I got an email from one of my developers regarding a process they had developed in-house. The process has been taking longer and longer to run and it had reached the point where the application was timing out while waiting for a response from the database. Some investigating revealed that the process was timing out after 30 seconds. This process was developed in .NET and the default timeout for .NET applications is 30 seconds, so at least we identified why the application was timing out.
The next step then was to look at the code that was being run and determine why the database was taking more than 30 seconds to return data. To make a long story short, there were stored procedures calling stored procedures calling views and the whole thing was basically a mess. But the root cause, believe it or not, was implicit conversions, mainly with dates. The views were joining several tables and the stored procedures were referencing several of the columns in WHERE clauses. In some of the tables, dates were stored as date datatypes, but in others they were stored as varchar datatypes. As a result, virtually every join required an implicit conversion and almost no WHERE clauses were SARGable.
A common way of troubleshooting performance issues is to look at the execution plan using SSMS. Unfortunately, implicit conversions are easily overlooked in an execution plan because they don’t have their own little symbol – you have to mouse over a symbol and read the pop up text to see them.
Let’s look at a simplified example. We have the following table:
For demonstration purposes, I’m not going to join to any other tables, but the concept is the same.

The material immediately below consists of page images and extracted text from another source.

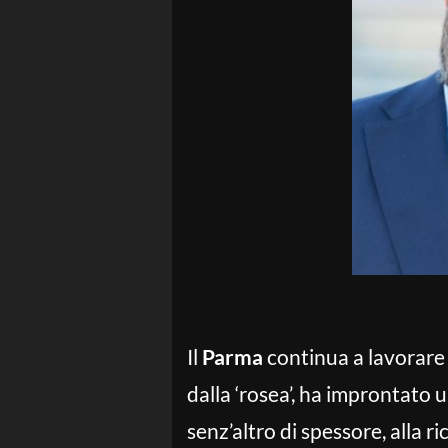
Il
Parma
continua a lavorare 
dalla ‘rosea’, ha improntato 
senz’altro di spessore, alla r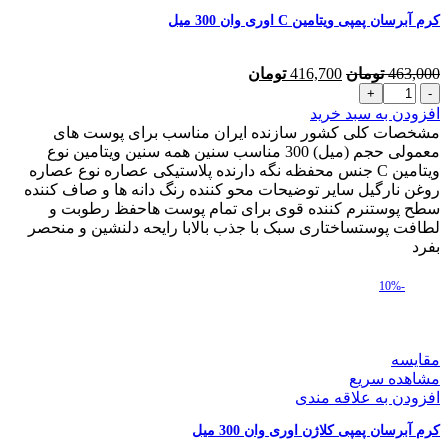
کرم آبرسان پمپی ویتامین C اوری وان 300 میل
قیمت
قیمت
463,000
تومان
416,700
تومان
کرم
اصلی
فعلی
آبرسان
463,000 تومان
416,700 تومان
افزودن به سبد خرید
پمپی
بود.
است.
مشخصات کلی کشور سازنده ایران مناسب برای پوست های
ویتامین
معمولی حجم (میل) 300 مناسب سنین همه سنین ویتامین نوع
C
ویتامین C جنس محفظه نگه دارنده پلاستیکی عصاره نوع عصاره
اوری
روغن نارگیل سایر توضیحات محو کننده رنگ دانه ها و صاف کننده
وان
سطح پوستنرم کننده قوی برای تمام پوست هاحفظ رطوبت و
300
لطافت پوستساختاری سبک با جذب بالابا رایحه دلنشین و منحصر
میل
بفرد
عدد
-10%
مقایسه
مشاهده سریع
افزودن به علاقه مندی
کرم آبرسان پمپی کلاژن اوری وان 300 میل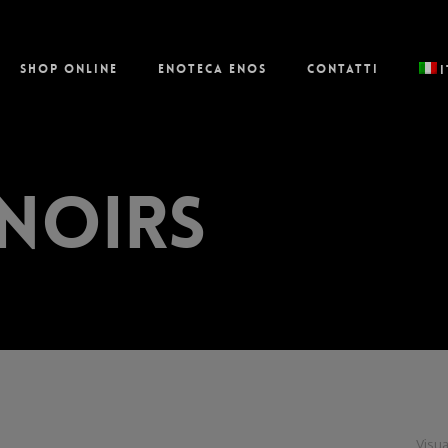
Shop online
Enoteca Enos
Contatti
 noirs
Visua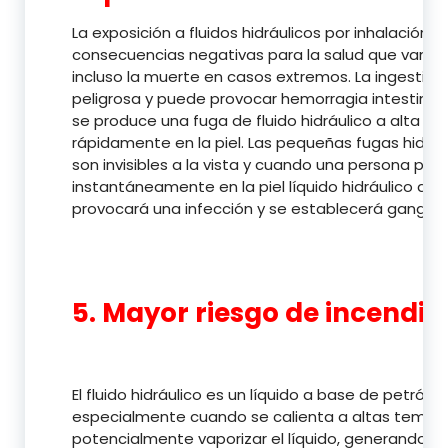
La exposición a fluidos hidráulicos por inhalación,
consecuencias negativas para la salud que van des
incluso la muerte en casos extremos. La ingestión 
peligrosa y puede provocar hemorragia intestinal
se produce una fuga de fluido hidráulico a alta pr
rápidamente en la piel. Las pequeñas fugas hidráu
son invisibles a la vista y cuando una persona pas
instantáneamente en la piel líquido hidráulico de 
provocará una infección y se establecerá gangren
5. Mayor riesgo de incendio
El fluido hidráulico es un líquido a base de petról
especialmente cuando se calienta a altas temper
potencialmente vaporizar el líquido, generando una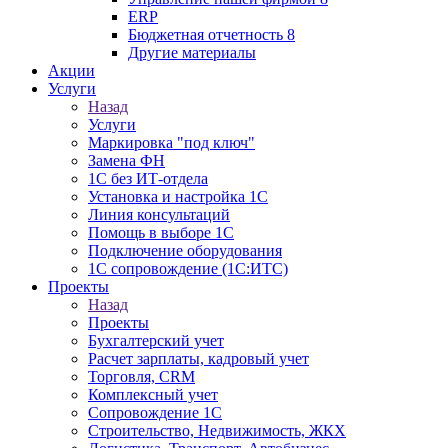
ERP
Бюджетная отчетность 8
Другие материалы
Акции
Услуги
Назад
Услуги
Маркировка "под ключ"
Замена ФН
1С без ИТ-отдела
Установка и настройка 1С
Линия консультаций
Помощь в выборе 1С
Подключение оборудования
1С сопровождение (1С:ИТС)
Проекты
Назад
Проекты
Бухгалтерский учет
Расчет зарплаты, кадровый учет
Торговля, CRM
Комплексный учет
Сопровождение 1С
Строительство, Недвижимость, ЖКХ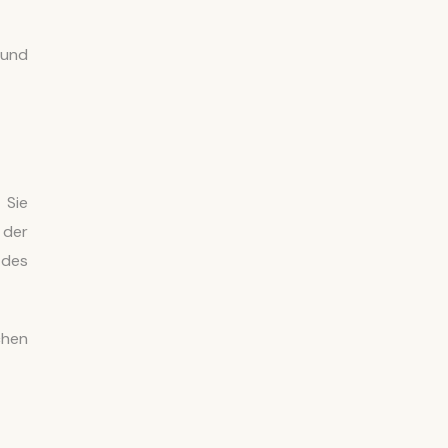
 und
 Sie
 der
 des
chen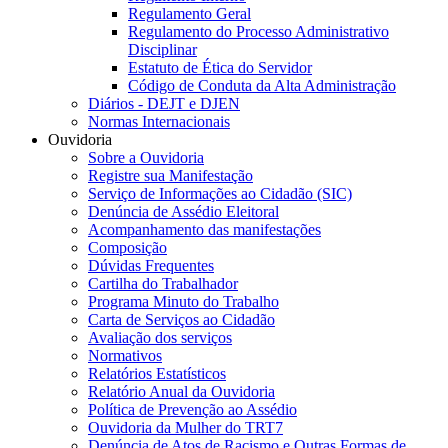
Regulamento Geral
Regulamento do Processo Administrativo
Disciplinar
Estatuto de Ética do Servidor
Código de Conduta da Alta Administração
Diários - DEJT e DJEN
Normas Internacionais
Ouvidoria
Sobre a Ouvidoria
Registre sua Manifestação
Serviço de Informações ao Cidadão (SIC)
Denúncia de Assédio Eleitoral
Acompanhamento das manifestações
Composição
Dúvidas Frequentes
Cartilha do Trabalhador
Programa Minuto do Trabalho
Carta de Serviços ao Cidadão
Avaliação dos serviços
Normativos
Relatórios Estatísticos
Relatório Anual da Ouvidoria
Política de Prevenção ao Assédio
Ouvidoria da Mulher do TRT7
Denúncia de Atos de Racismo e Outras Formas de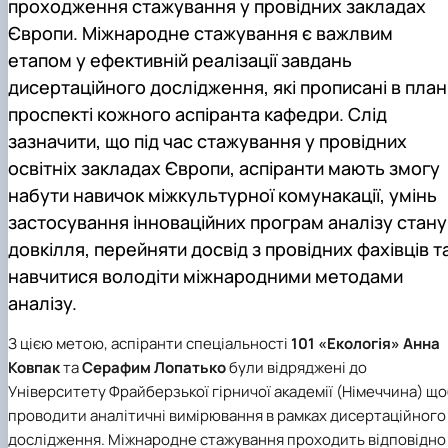
проходження стажування у провідних закладах
Забезпечення ОПП «Екологічний контроль 
аудит»
Європи. Міжнародне стажування є важлвим
етапом у ефективній реалізації завдань
дисертаційного дослідження, які прописані в план
проспекті кожного аспіранта кафедри. Слід
зазначити, що під час стажування у провідних
освітніх закладах Європи, аспіранти мають змогу
набути навичок міжкультурної комунакації, умінь
застосування інноваційних програм аналізу стану
довкілля, перейняти досвід з провідних фахівців т
навчитися володіти міжнародними методами
аналізу.
З цією метою, аспіранти спеціальності
101 «Екологія»
Анна
Ковпак
та
Серафим Лопатько
були відряджені до
Університету Фрайберзької гірничої академії (Німеччина) щ
проводити аналітичні вимірювання в рамках дисертаційного
дослідження. Міжнародне стажування проходить відповідно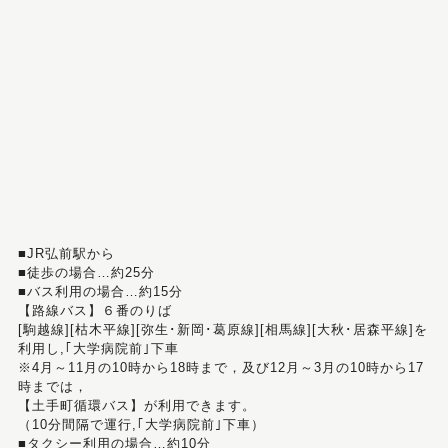
■JR弘前駅から
■徒歩の場合…約25分
■バス利用の場合…約15分
【路線バス】６番のりば
[駒越線][枯木平線][弥生･新岡･葛原線][相馬線][大秋･居森平線]を
利用し,｢大学病院前｣下車
※4月～11月の10時から18時まで，及び12月～3月の10時から17
時までは，
【土手町循環バス】が利用できます。
（10分間隔で運行,｢大学病院前｣下車）
■タクシー利用の場合…約10分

Let’s look at this SELECT statement:
SELECT * FROM [dmPCOMBDaysNoHolidays] WHERE CONVERT(VARCHAR(5), YEAR(calendarDate)) = '2014'
If we execute this statement and include the execution plan, we get the following:
Nothing exciting there. Standard stuff. But let’s hover the mouse over the clustered index scan icon and look at the text that pops up:
You can see two conversions – let’s look at them in reverse. The second is the implicit conversion that changes the varchar column from the table into a date datatype to feed into the YEAR function. Because the YEAR function returns an integer, we explicitly convert this into a varchar(5) to compare to ‘2014’, which is the first conversion listed. (Don’t ask me why it’s varchar(5) and not varchar(4). That’s just another example of how bad this code is.)
Note the subtree cost. We’ll come back to that.

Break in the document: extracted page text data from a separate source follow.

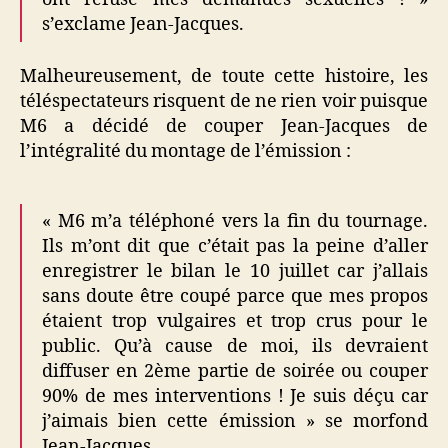
s’exclame Jean-Jacques.
Malheureusement, de toute cette histoire, les
téléspectateurs risquent de ne rien voir puisque
M6 a décidé de couper Jean-Jacques de
l’intégralité du montage de l’émission :
« M6 m’a téléphoné vers la fin du tournage.
Ils m’ont dit que c’était pas la peine d’aller
enregistrer le bilan le 10 juillet car j’allais
sans doute être coupé parce que mes propos
étaient trop vulgaires et trop crus pour le
public. Qu’à cause de moi, ils devraient
diffuser en 2ème partie de soirée ou couper
90% de mes interventions ! Je suis déçu car
j’aimais bien cette émission » se morfond
Jean-Jacques.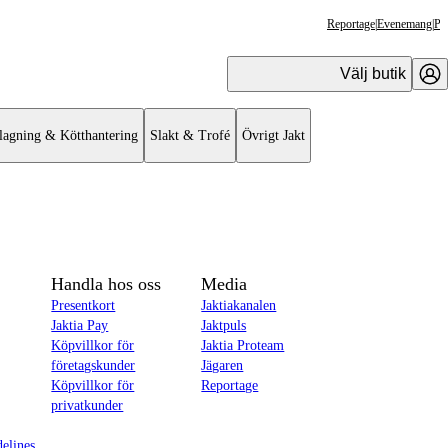
Reportage
|
Evenemang
|
Pr
Välj butik
lagning & Kötthantering
Slakt & Trofé
Övrigt Jakt
Handla hos oss
Media
Presentkort
Jaktiakanalen
Jaktia Pay
Jaktpuls
Köpvillkor för
Jaktia Proteam
företagskunder
Jägaren
Köpvillkor för
Reportage
privatkunder
delines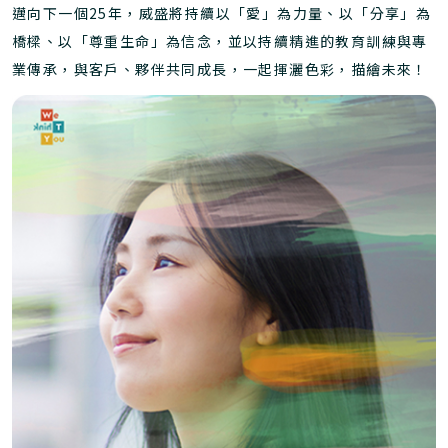
邁向下一個25年，威盛將持續以「愛」為力量、以「分享」為
橋樑、以「尊重生命」為信念，並以持續精進的教育訓練與專
業傳承，與客戶、夥伴共同成長，一起揮灑色彩，描繪未來！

Now let’s re-write this query and try to eliminate that explicit conversion. We can use this:
SELECT * FROM [dmPCOMBDaysNoHolidays] WHERE YEAR(calendarDate) = 2014
Because the YEAR function returns an integer, we can compare the result to the integer value of 2014, instead of the string value ‘2014’. Our execution plan looks exactly the same:
But the mouseover text now has some differences:
Our explicit conversion is gone – as expected since we were the ones who got rid of it. We still have the implicit conversion of the column data to a date datatype for use in the YEAR function. So we’re doing one less conversion, which means SQL Server has less work to do. You would expect the estimate subtree cost would drop. But, surprisingly, it did not. Hmm.
Now let’s make one more change. If we actually look at the data, we see it looks like this:
The data values all are in the format YYYY-MM-DD. Knowing this, we can now write our query as follows, keeping everything as character data:
SELECT * FROM [dmPCOMBDaysNoHolidays] WHERE LEFT(calendarDate,4) = '2014'
Again, the resulting execution plan looks identical to our other two:
Looking at the mouseover text, we see we no longer have any conversions at all. Yet, the subtree cost remains the same.

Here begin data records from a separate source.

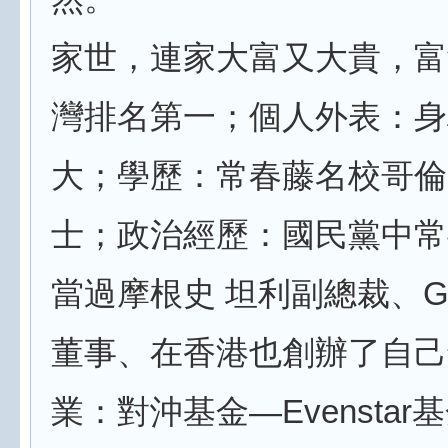
家世，連家大富又大貴，富
灣排名第一；個人外表：身
大；學歷：常春藤名校哥倫
士；政治經歷：國民黨中常
當過摩根史 坦利副總裁、
董事、在香港也創辦了自己
業：對沖基金—Evensta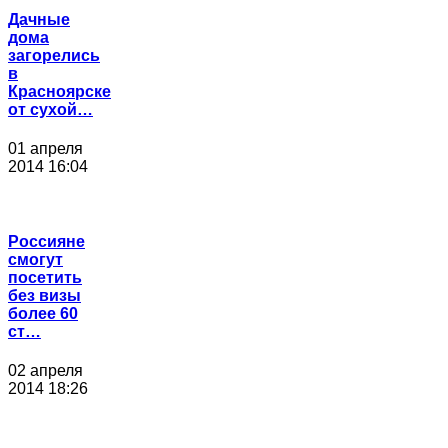
Дачные
дома
загорелись
в
Красноярске
от сухой…
01 апреля
2014 16:04
Россияне
смогут
посетить
без визы
более 60
ст…
02 апреля
2014 18:26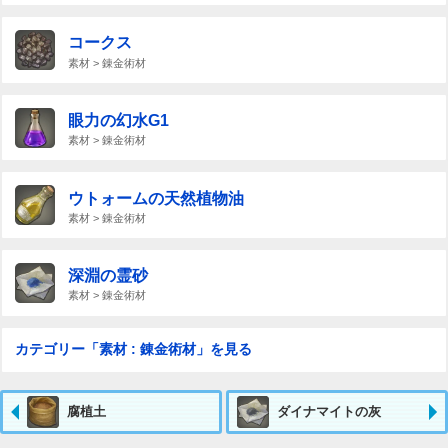
コークス
素材 > 錬金術材
眼力の幻水G1
素材 > 錬金術材
ウトォームの天然植物油
素材 > 錬金術材
深淵の霊砂
素材 > 錬金術材
カテゴリー「素材 : 錬金術材」を見る
腐植土
ダイナマイトの灰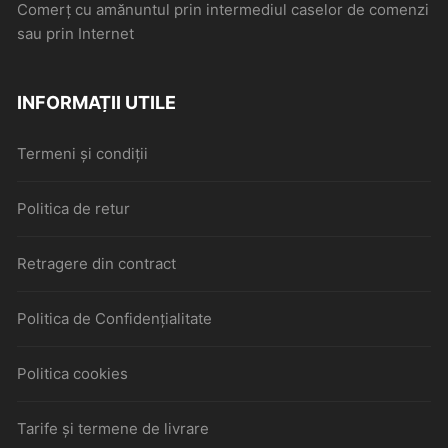
Comerţ cu amănuntul prin intermediul caselor de comenzi
sau prin Internet
INFORMAȚII UTILE
Termeni și condiții
Politica de retur
Retragere din contract
Politica de Confidențialitate
Politica cookies
Tarife și termene de livrare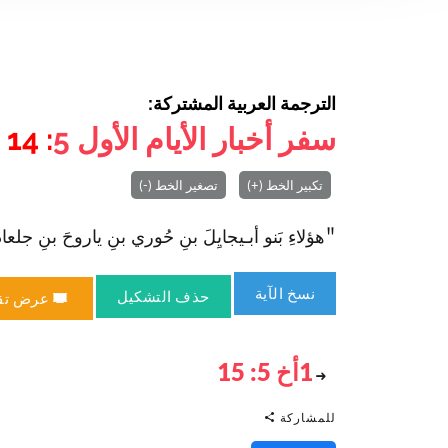
الترجمة العربية المشتركة:
سفر أخبار الأيام الأول
5
: 14
تكبير الخط (+)
تصغير الخط (-)
"هؤلاءِ بَنو أبـيجايِلَ بنِ حُوري بنِ ياروحَ بنِ جلعادَ بنِ
نسخ الآية
حذف التشكيل
عرض تق
1أخ 5: 15
للمشاركة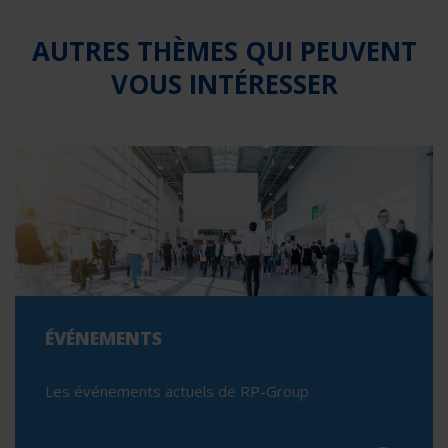
AUTRES THÈMES QUI PEUVENT
VOUS INTÉRESSER
ÉVÉNEMENTS
Les événements actuels de RP-Group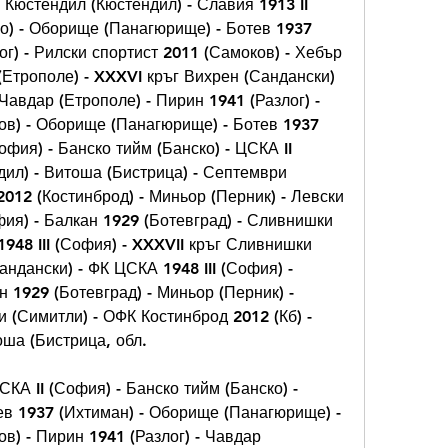
 Кюстендил (Кюстендил) - Славия 1913 II 
о) - Оборище (Панагюрище) - Ботев 1937 
ог) - Рилски спортист 2011 (Самоков) - Хебър 
 (Етрополе) - XXXVI кръг Вихрен (Сандански) 
 Чавдар (Етрополе) - Пирин 1941 (Разлог) - 
ов) - Оборище (Панагюрище) - Ботев 1937 
офия) - Банско тийм (Банско) - ЦСКА II 
ил) - Витоша (Бистрица) - Септември 
012 (Костинброд) - Миньор (Перник) - Левски 
фия) - Балкан 1929 (Ботевград) - Сливнишки 
948 III (София) - XXXVII кръг Сливнишки 
ндански) - ФК ЦСКА 1948 III (София) - 
 1929 (Ботевград) - Миньор (Перник) - 
и (Симитли) - ОФК Костинброд 2012 (Кб) - 
оша (Бистрица, обл.
СКА II (София) - Банско тийм (Банско) - 
ев 1937 (Ихтиман) - Оборище (Панагюрище) - 
в) - Пирин 1941 (Разлог) - Чавдар 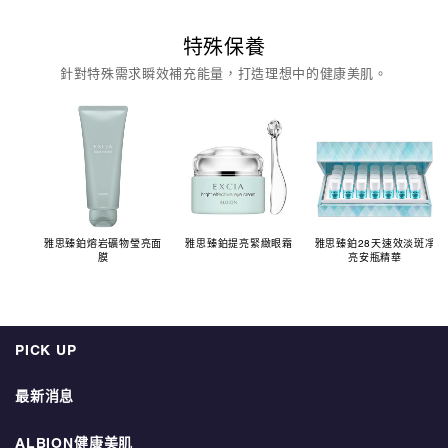
特殊保養
針對特殊需求瞬效補充能量，打造理想中的健康美肌。
雅思臻鉑熔岩礦物瑩亮面
雅思臻鉑提亮緊緻眼霜
雅思臻鉑28天速效淡斑凈
膜
亮安瓶精華
PICK UP
最新消息
ALBION健康美肌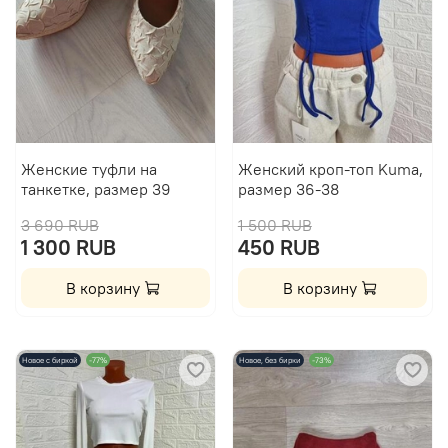
Женские туфли на
Женский кроп-топ Kuma,
танкетке, размер 39
размер 36-38
3 690 RUB
1 500 RUB
1 300 RUB
450 RUB
В корзину
В корзину
Новое с биркой
-77%
Новое, без бирки
-73%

In summary, our original query did the following:
- Convert varchar datatype to a date datatype
- Run this value through the YEAR function, which returns an integer datatype
- Convert the integer back into a varchar for the comparison to the criteria
Because this is a non-SARGable query, these three steps have to be done for each and every row in the table.
Our re-written query does the following:
- Compares the leftmost 4 characters of the calendarDate field with the criteria
We’ve cut the work down by 66%. That’s an improvement, but it’s a rather small one. Unfortunately, without changing the database schema, it’s all we can do.
Now in these examples, the table only has a few thousand rows, so we’re not seeing changes in cost or noticeable changes in performance. However, in the actual application I was troubleshooting, these conversions were happening for multiple tables with hundreds of thousands of rows, in multiple places, in WHERE clauses, and on joining columns. It all added up to very slow performance.
Unfortunately, for situations like these, there is very little a DBA can do to dramatically improve performance. All of the WHERE clauses in these examples are non-SARGable and will require an index scan of all rows rather than an index seek of a subset of rows. To fix performance issues caused by this type of problem, the only answer is a code re-write, schema re-design, or, more likely, both
As a test, I reproduced the tables in the process using correct and consistent datatypes, created the same indexes on them, loaded the exact same data, and ran the queries (modified only to not perform all the no-longer necessary datatype conversions) against the new schema. Performance was improved by an order of magnitude. If you only looked at execution plans, it might look like the changes did not make any difference, but in reality, the difference was significant.